Gli antichi conoscevano bene i danni apportati dal cibo, come Catone il censore, che nel suo "De Agri cultura" scritto nel 160a. C., svelò i segreti di alcuni ortaggi e tra questi elogiò il cavolo per le sue proprietà diuretiche e digestive. Catone diceva che, in previsione di una grande abbuffata, bisogna mangiare del cavolo crudo che avrà la funzione di accelerare la nostra attività digestiva, così come dopo un pasto pantagruelico, è bene consumare sempre del cavolo crudo che ci farà digerire anche le ossa.


Ho avuto modo di sperimentare questo consiglio e funziona alla grande! Il segreto è tutto nella lentezza: preparare, cucinare, apparecchiare, condire, montare, sono tutte attività che vanno svolte con lentezza, in modo da dare tempo al nostro cervello di nutrirsi prima ancora che con lo stomaco, con gli occhi. Quando cuciniamo facciamolo con cura, con passione e con gli occhi assaggiamo, pesiamo, valutiamo, verifichiamo. Quando apparecchio la tavola, dopo mi soffermo a guardarla per rendermi conto di non aver mancato nulla, di averla resa elegante, è la prima tappa per quest'arte. Ogni volta che preparo cerco una novità che sia la tovaglia o i fiori o la disposizione dei tovaglioli o un pane diverso in tavola o un aperitivo nuovo da provare.
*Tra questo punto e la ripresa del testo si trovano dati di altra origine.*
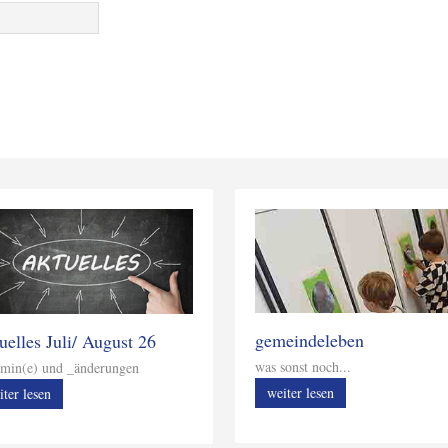
gemeindeleben
uelles Juli/ August 26
was sonst noch...
min(e) und _änderungen
weiter lesen
iter lesen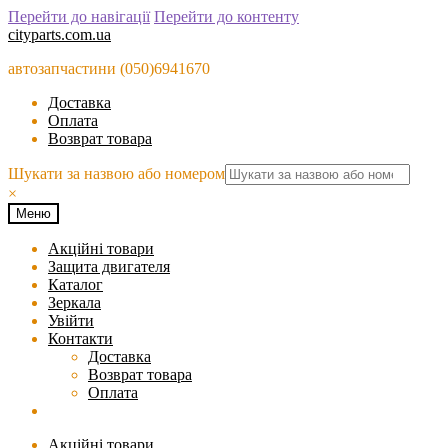
Перейти до навігації
Перейти до контенту
cityparts.com.ua
автозапчастини (050)6941670
Доставка
Оплата
Возврат товара
Шукати за назвою або номером
×
Меню
Акційні товари
Защита двигателя
Каталог
Зеркала
Увійти
Контакти
Доставка
Возврат товара
Оплата
Акційні товари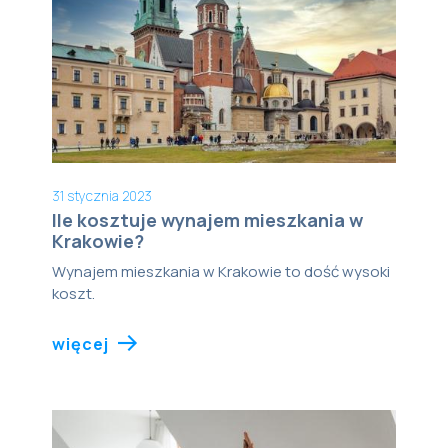
31 stycznia 2023
Ile kosztuje wynajem mieszkania w
Krakowie?
Wynajem mieszkania w Krakowie to dość wysoki
koszt.
więcej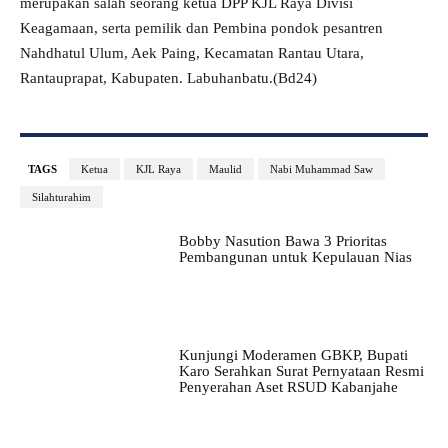
merupakan salah seorang ketua DPP KJL Raya Divisi
Keagamaan, serta pemilik dan Pembina pondok pesantren
Nahdhatul Ulum, Aek Paing, Kecamatan Rantau Utara,
Rantauprapat, Kabupaten. Labuhanbatu.(Bd24)
TAGS
Ketua
KJL Raya
Maulid
Nabi Muhammad Saw
Silahturahim
Bobby Nasution Bawa 3 Prioritas
Pembangunan untuk Kepulauan Nias
Kunjungi Moderamen GBKP, Bupati
Karo Serahkan Surat Pernyataan Resmi
Penyerahan Aset RSUD Kabanjahe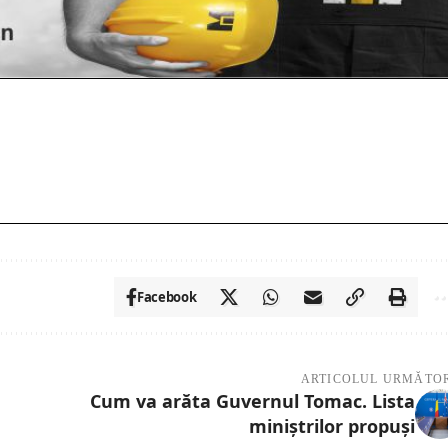
Facebook
ARTICOLUL URMĂTO
Cum va arăta Guvernul Tomac. Lista
miniștrilor propuși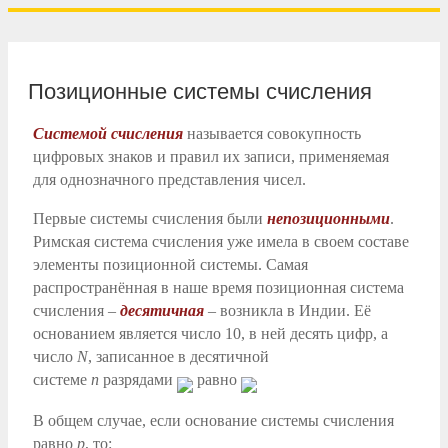
Позиционные системы счисления
Системой счисления
называется совокупность
цифровых знаков и правил их записи, применяемая
для однозначного представления чисел.
Первые системы счисления были
непозиционными
.
Римская система счисления уже имела в своем составе
элементы позиционной системы. Самая
распространённая в наше время позиционная система
счисления –
десятичная
– возникла в Индии. Её
основанием является число 10, в ней десять цифр, а
число
N
,
записанное в десятичной
системе
n
разрядами
равно
В общем случае, если основание системы счисления
равно
p
, то: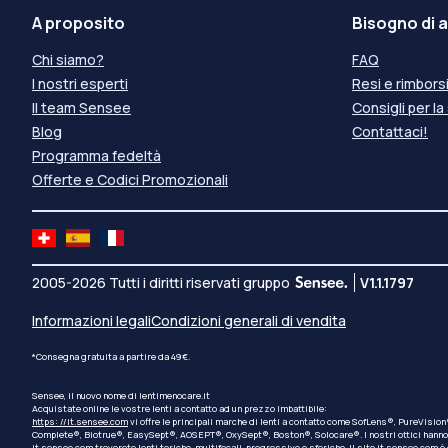
A proposito
Bisogno di a
Chi siamo?
FAQ
I nostri esperti
Resi e rimbors
Il team Sensee
Consigli per la
Blog
Contattaci!
Programma fedeltà
Offerte e Codici Promozionali
2005-2026 Tutti i diritti riservati gruppo
V1.1.1797
Informazioni legali
Condizioni generali di vendita
*Consegna gratuita a partire da 49€.
Sensee, il nuovo nome di lentimenocare.it
Acquistate online le vostre lenti a contatto ad un prezzo imbattibile:
https: //it.sensee.com
vi offre le principali marche di lenti a contatto come SofLens®, PureVisi
Complete®, Biotrue®, EasySept®, AOSEPT®, OxySept®, Boston®, Solocare®. I nostri ottici hanno sel
it.sensee.com
troverete lenti toriche, multifocali, progressive e sferiche. Il sito
it.sensee.com
è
Le portate in tavola devono avvenire con calma e le porzioni da pesare: mai piatti che contengano più di cento grammi di alimento! Un piatto elaborato va onorato: gustandolo, cercando di carpirne gli ingredienti, definendone la freschezza e chiedendone la composizione. Dobbiamo, in tal modo, aggirare l'ostacolo "abbondanza" e soffermarci sulla bellezza per poter mangiare lo stretto necessario e gustare ogni cosa. Il mio papà dice che mangio da uccellino pur facendo abbuffare i miei invitati, anche questa è un mio piccolo espediente per evitare di tragugitare tutte le bontà che preparo: guardare gli altri che gustano e si deliziano è un modo per soddisfare il mio palato anche se incorro in un sicuro pericolo per gli altri. Cucinare e consumare tenendo presente tutti i parametri per ottenere una dieta bilanciata, per mangiare con gusto senza esagerare, per trasformare il momento della tavola in una festa di incontri di sapori e comunione tra i vari commensali è veramente un'arte tra le più difficili! Non resta altro che metterci alla prova e ricordarci che in cucina vale il detto:"Ti mangio con gli occhi".